* [TASK BRIEF]:
Begin with the first line of the material and write out each line exactly, ending with the line that contains "Opinion: Unleashing Entrep". Pictures are not part of the copy.

* [DATA FOR ANALYSIS]:
..............................
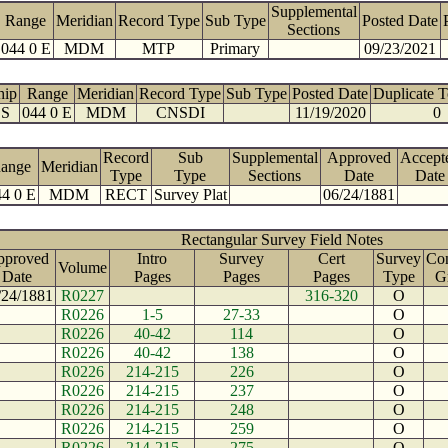
Supplemental
Range
Meridian
Record Type
Sub Type
Posted Date
Sections
044 0 E
MDM
MTP
Primary
09/23/2021
hip
Range
Meridian
Record Type
Sub Type
Posted Date
Duplicate 
 S
044 0 E
MDM
CNSDI
11/19/2020
0
Record
Sub
Supplemental
Approved
Accept
ange
Meridian
Type
Type
Sections
Date
Date
4 0 E
MDM
RECT
Survey Plat
06/24/1881
Rectangular Survey Field Notes
pproved
Intro
Survey
Cert
Survey
Con
Volume
Date
Pages
Pages
Pages
Type
G
/24/1881
R0227
316-320
O
R0226
1-5
27-33
O
R0226
40-42
114
O
R0226
40-42
138
O
R0226
214-215
226
O
R0226
214-215
237
O
R0226
214-215
248
O
R0226
214-215
259
O
R0226
214-215
275
O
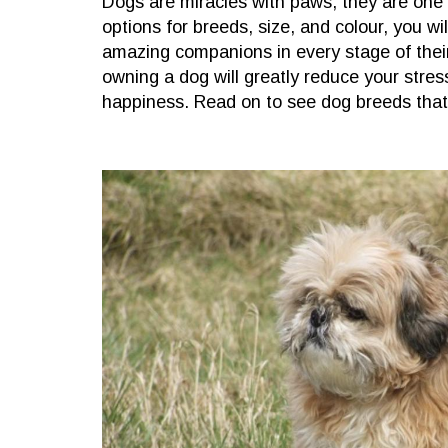
Dogs are miracles with paws, they are one o
options for breeds, size, and colour, you wil
amazing companions in every stage of thei
owning a dog will greatly reduce your stre
happiness. Read on to see dog breeds that 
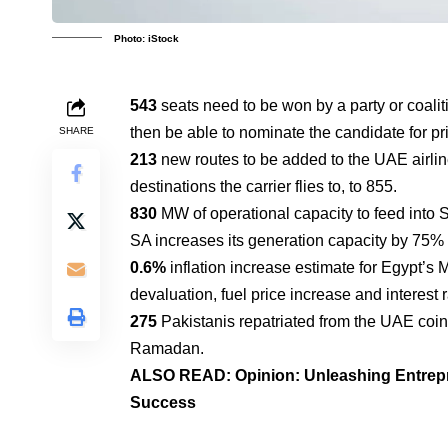
Photo: iStock
543
seats need to be won by a party or coaliti
then be able to nominate the candidate for pr
SHARE
213
new routes to be added to the UAE airline 
destinations the carrier flies to, to 855.
830
MW of operational capacity to feed into 
SA increases its generation capacity by 75%
0.6%
inflation increase estimate for Egypt’s
devaluation, fuel price increase and interest r
275
Pakistanis repatriated from the UAE coinc
Ramadan.
ALSO READ:
Opinion: Unleashing Entrep
Success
..............................
* [RESULT FOR THIS EXERCISE]:
Supplemental
Range
Meridian
Record Type
Sub Type
Posted Date
Sections
044 0 E
MDM
MTP
Primary
09/23/2021
hip
Range
Meridian
Record Type
Sub Type
Posted Date
Duplicate 
 S
044 0 E
MDM
CNSDI
11/19/2020
0
Record
Sub
Supplemental
Approved
Accept
ange
Meridian
Type
Type
Sections
Date
Date
4 0 E
MDM
RECT
Survey Plat
06/24/1881
Rectangular Survey Field Notes
pproved
Intro
Survey
Cert
Survey
Con
Volume
Date
Pages
Pages
Pages
Type
G
/24/1881
R0227
316-320
O
R0226
1-5
27-33
O
R0226
40-42
114
O
R0226
40-42
138
O
R0226
214-215
226
O
R0226
214-215
237
O
R0226
214-215
248
O
R0226
214-215
259
O
R0226
214-215
275
O
Dogs are miracles with paws, they are one o
options for breeds, size, and colour, you wil
amazing companions in every stage of thei
owning a dog will greatly reduce your stre
happiness. Read on to see dog breeds that 
Photo: iStock
543
seats need to be won by a party or coaliti
then be able to nominate the candidate for pr
SHARE
213
new routes to be added to the UAE airline 
destinations the carrier flies to, to 855.
830
MW of operational capacity to feed into 
SA increases its generation capacity by 75%
0.6%
inflation increase estimate for Egypt’s
devaluation, fuel price increase and interest r
275
Pakistanis repatriated from the UAE coinc
Ramadan.
ALSO READ:
Opinion: Unleashing Entrep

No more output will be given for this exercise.